3. Staatsmeistertitel für Union SKE Mauthausen
Die Herren von Union SKE Mauthausen haben sich am Sonntagnachmittag im Finale beim 1. Salzburger Tennisclub die Meisterschale der höchsten Klasse der österreichischen Mannschaftsmeisterschaft gesichert.
Die Mauthausner fixierten in der Neuauflage des letztjährigen Endspiels durch ein 5:1 über STC Raiffeisen Team Salzburg den dritten Triumph in ihrer Vereinsgeschichte nach 2020 und 2024 und revanchierten sich hiermit bei den Hausherren für die hauchdünne 4:5-Niederlage in der vergangenen Saison.
Neil Oberleitner mit Blaz Rola, Alexander Erler mit Andrew Paulson und Andreas Haider-Maurer mit Sam Weissborn bescherten ihnen bereits nach den Doppeln eine 3:0-Führung.
Oberleitner schlug in einem packenden Match Lukas Neumayer 6:3, 6:7 11:9 und da auch Matthias Ujvary gegen Gabriel Schmidt 6:2, 7:5 gewann war Mauthausen der Sieg nicht mehr zu nehmen. So brauchte es die weiteren drei Singles nicht mehr zur Entscheidungsfindung.

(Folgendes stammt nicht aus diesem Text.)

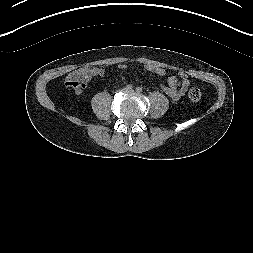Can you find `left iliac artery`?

Hannes Pühringer (Union SKE Mauthausen): „Wir sind froh, dass es geklappt hat. Unsere Nummern eins bis vier haben gefehlt. Wir haben alles versucht, und es ist alles in unsere Richtung gelaufen – so wie’s im Vorjahr in die andere Richtung gelaufen war. Wir hatten nichts zu verlieren, Salzburg hatte wohl eher das Gefühl, gewinnen zu müssen. Von dem her sind wir locker hinein. Es hat schon im Doppel begonnen, wo wir ein 2:1 herausholen wollten. Wir haben gut aufgestellt, aber dass die Partien so laufen, hätte ich auch nicht gedacht. Das haben unsere Jungs richtig stark gespielt. So war das Momentum bei uns. Doch ich war mir noch nicht sicher, denn im Einzel war Salzburg in jeder Partie leicht zu favorisieren, in manchen sehr, aber der Druck ist schon stark zu ihnen hinübergegangen. Dann hat Matthias Ujvary heute sehr gut gespielt, Neil Oberleitner brutal gut – und dann geht’s plötzlich schnell. Salzburg muss man auch als Veranstalter gratulieren, sie haben es richtig, richtig gut gemacht. Sie hängen sich immer voll rein, denn das ist wirklich viel Arbeit. Es hat alles gepasst, es waren viele Zuschauer:innen und eine super Stimmung.“
Im Damenendspiel traf das Linz AG Team OÖ auf TC Bakl Weigelsdorf.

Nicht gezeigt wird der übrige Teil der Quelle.